Hancock (or HO) tower was one of a string of towers along the former B&O main line between Washington and Pittsburgh, now operated by CSX. For the longest time CSX had been rather opposed to capital investment and as the year 2000 approached this ~300 mile segment of main line was still mostly single directional and hosted 7 active towers along its route, 3 being purely mechanical. In fact the segment up the Sand Patch grade between Cumbermand, MD and Connelsville, PA had the last operating Morse code telegraph line in the country, in use until about 1986.
The towers from east to west were WB (US&S Model 14, pneumatic plant with relay machines for remote interlockings), NA Cabin in Martinsburg, WV (GRS panel relay machines), W tower at West Cumbo (GRS Model 2 pistol grip), R Tower at Miller, WV (mechanical), HO tower at Hancock, WV (mechanical), Hyndman tower (mechanical, simple crossover), SA Tower at Sand Patch, PA (GRS Model 2 pistol Grip) and VI Tower at Connelsville (Relay CTC machine in yard office). Today only WB remains open, VI having closed in 2009.
R, NA, W, Hyndman and SA were closed between 2000 and 2003 in a general line upgrade to meet with increased traffic as a result of the Conrail merger. CSX has and continues to be the worst performer in terms of end-end intermodel trains with a fleet wide average speed of 22mph!! The single direction operation on much of the route was proving to be a huge bottleneck and most of the signaling dated from the 20's and was about ready to crumble into a pile of rust so it was a miracle that all of these towers survived this long.
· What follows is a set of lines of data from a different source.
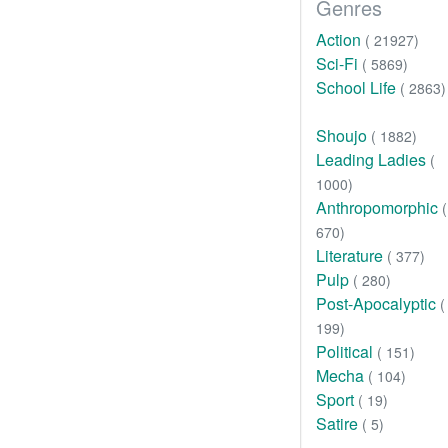
Genres
Action
( 21927)
Sci-Fi
( 5869)
School Life
( 2863)
Shoujo
( 1882)
Leading Ladies
(
1000)
Anthropomorphic
(
670)
Literature
( 377)
Pulp
( 280)
Post-Apocalyptic
(
199)
Political
( 151)
Mecha
( 104)
Sport
( 19)
Satire
( 5)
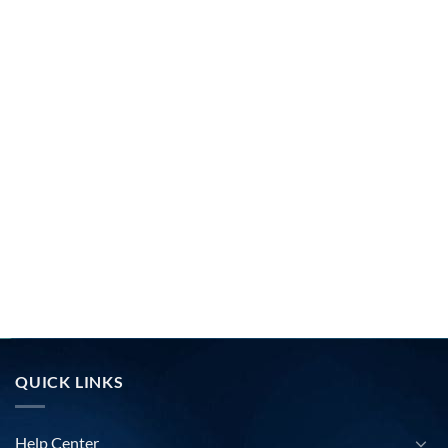
QUICK LINKS
Help Center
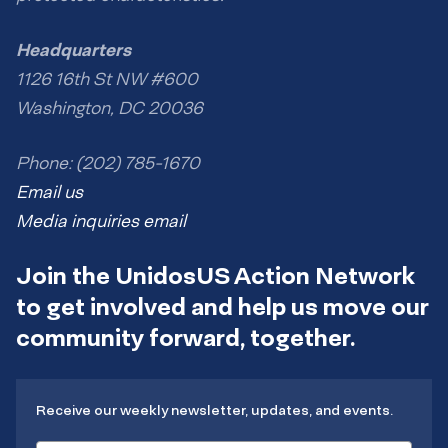
Headquarters
1126 16th St NW #600
Washington, DC 20036
Phone: (202) 785-1670
Email us
Media inquiries email
Join the UnidosUS Action Network
to get involved and help us move our
community forward, together.
Receive our weekly newsletter, updates, and events.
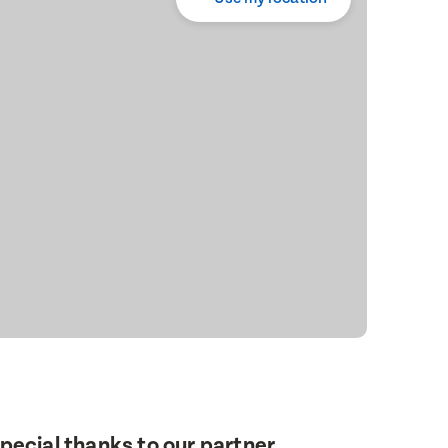
pecial thanks to our partner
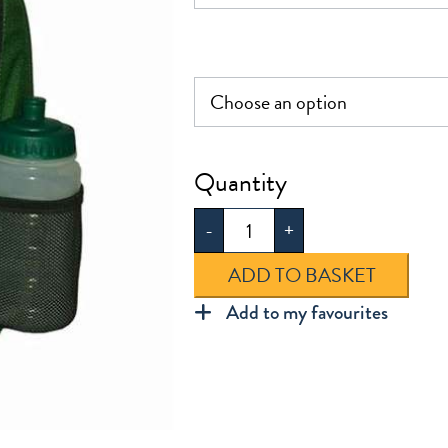
Snaresbrook
Infant
-
+
Rucksack
quantity
ADD TO BASKET
Add to my favourites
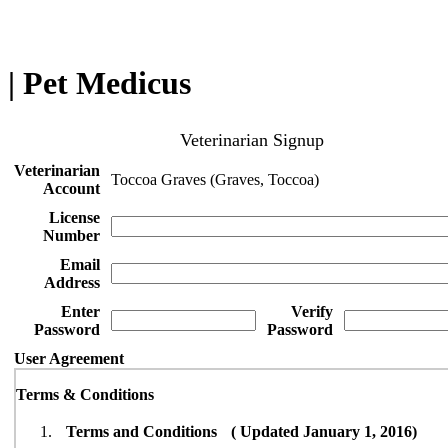
| Pet Medicus
Veterinarian Signup
Veterinarian
Toccoa Graves (Graves, Toccoa)
Account
License
Number
Email
Address
Enter
Verify
Password
Password
User Agreement
Terms & Conditions
Terms and Conditions ( Updated January 1, 2016)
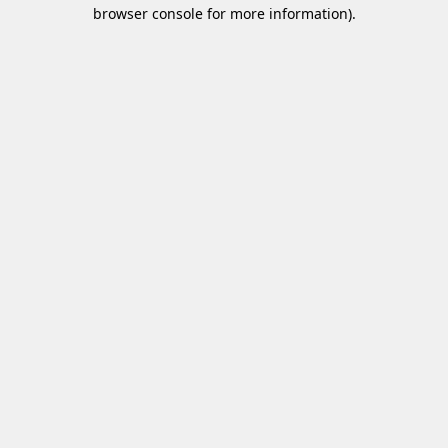
browser console for more information)
.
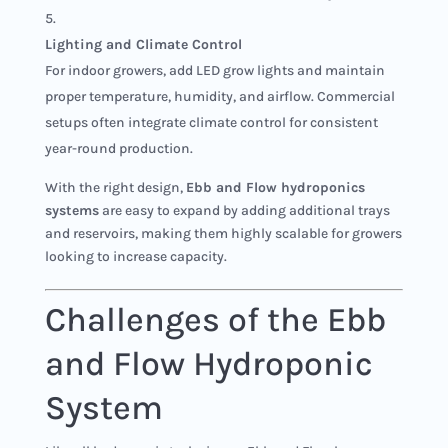
Lighting and Climate Control
For indoor growers, add LED grow lights and maintain
proper temperature, humidity, and airflow. Commercial
setups often integrate climate control for consistent
year-round production.
With the right design,
Ebb and Flow hydroponics
systems
are easy to expand by adding additional trays
and reservoirs, making them highly scalable for growers
looking to increase capacity.
Challenges of the Ebb
and Flow Hydroponic
System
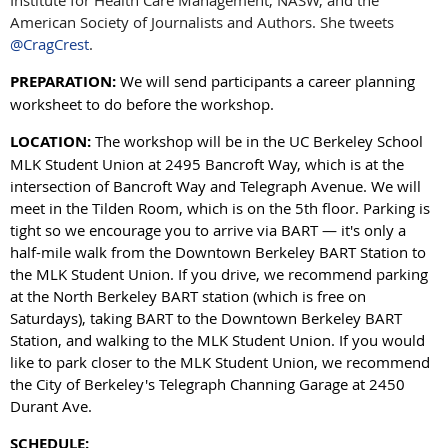
Institute for Health Care Management, NASW, and the
American Society of Journalists and Authors. She tweets
@CragCrest
.
PREPARATION:
We will send participants a career planning
worksheet to do before the workshop.
LOCATION:
The workshop will be in the UC Berkeley School
MLK Student Union at 2495 Bancroft Way, which is at the
intersection of Bancroft Way and Telegraph Avenue. We will
meet in the Tilden Room, which is on the 5th floor. Parking is
tight so we encourage you to arrive via BART — it's only a
half-mile walk from the Downtown Berkeley BART Station to
the MLK Student Union. If you drive, we recommend parking
at the North Berkeley BART station (which is free on
Saturdays), taking BART to the Downtown Berkeley BART
Station, and walking to the MLK Student Union. If you would
like to park closer to the MLK Student Union, we recommend
the City of Berkeley's Telegraph Channing Garage at 2450
Durant Ave.
SCHEDULE:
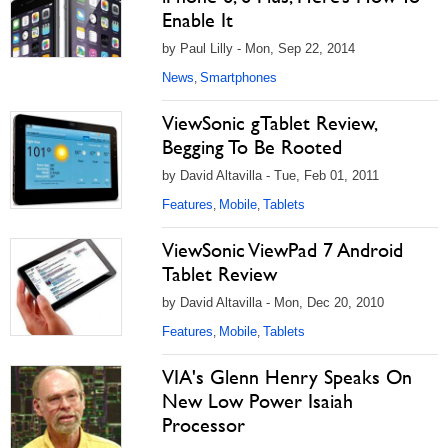
Enable It
by Paul Lilly - Mon, Sep 22, 2014
News
Smartphones
,
ViewSonic gTablet Review,
Begging To Be Rooted
by David Altavilla - Tue, Feb 01, 2011
Features
Mobile
Tablets
,
,
ViewSonic ViewPad 7 Android
Tablet Review
by David Altavilla - Mon, Dec 20, 2010
Features
Mobile
Tablets
,
,
VIA's Glenn Henry Speaks On
New Low Power Isaiah
Processor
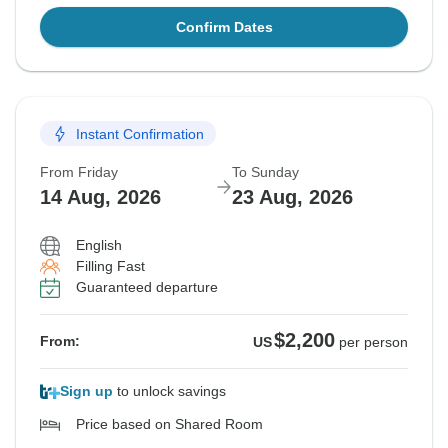
Confirm Dates
Instant Confirmation
From Friday
To Sunday
14 Aug, 2026
23 Aug, 2026
English
Filling Fast
Guaranteed departure
$2,200
From:
US
per person
Sign up
to unlock savings
Price based on Shared Room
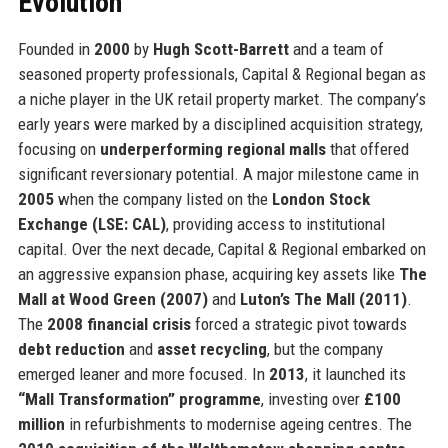
Evolution
Founded in
2000
by
Hugh Scott-Barrett
and a team of
seasoned property professionals, Capital & Regional began as
a niche player in the UK retail property market. The company’s
early years were marked by a disciplined acquisition strategy,
focusing on
underperforming regional malls
that offered
significant reversionary potential. A major milestone came in
2005
when the company listed on the
London Stock
Exchange (LSE: CAL)
, providing access to institutional
capital. Over the next decade, Capital & Regional embarked on
an aggressive expansion phase, acquiring key assets like
The
Mall at Wood Green (2007)
and
Luton’s The Mall (2011)
.
The
2008 financial crisis
forced a strategic pivot towards
debt reduction
and
asset recycling
, but the company
emerged leaner and more focused. In
2013
, it launched its
“Mall Transformation” programme
, investing over
£100
million
in refurbishments to modernise ageing centres. The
I am not sure when HO tower was built (I am not yet a B&O guru), but it was probably on or before the 1920's probably when the line was triple tracked. It was built at the same time as its sister, R tower, just a few miles down the line. HO was of all wood construction with a band of fish scale siding. Hancock's lever frame never supported mechanical signal levers, signals being handled by some sort of subsidiary panel much in the same fashion as a US&S Style S electro-mechanical machine.
HO was treated to some sort of mid-life renovation as the current model board clearly dates from the 40's or 50's, asbestos floor tiles were installed and the second story relay room was either added or expanded. Hancock might look large from the outside, but the operator's space is actually quite cramped as the rear 2/3rds the space of the top floor is occupied by the relay room.
HO survived due to a strange combination of luck and circumstance. The segment between R Tower and Cumberland, MD (see my recent post on B&O signals) had been equipped with CTC sometime back in the 50's or 60's when the 3-track route had been condensed to 2. Hancock also looked over a small yard with a weigh scale for sand trains coming out of a nearby quarry. As HANCOCK interlocking itself was not presenting a capacity bottleneck, there was no need to spend the time / money to replace it when so many other projects were of higher priority. Still, when the line east of Hancock was re-signaled when R Tower closed the east end of the interlocking was converted to electric switch machines with colour light signals. Switch levers 1, 2, 3, 4 and 9 were connected to the electric machines and the parallel crossover operated by the 12 and 13 levers was removed.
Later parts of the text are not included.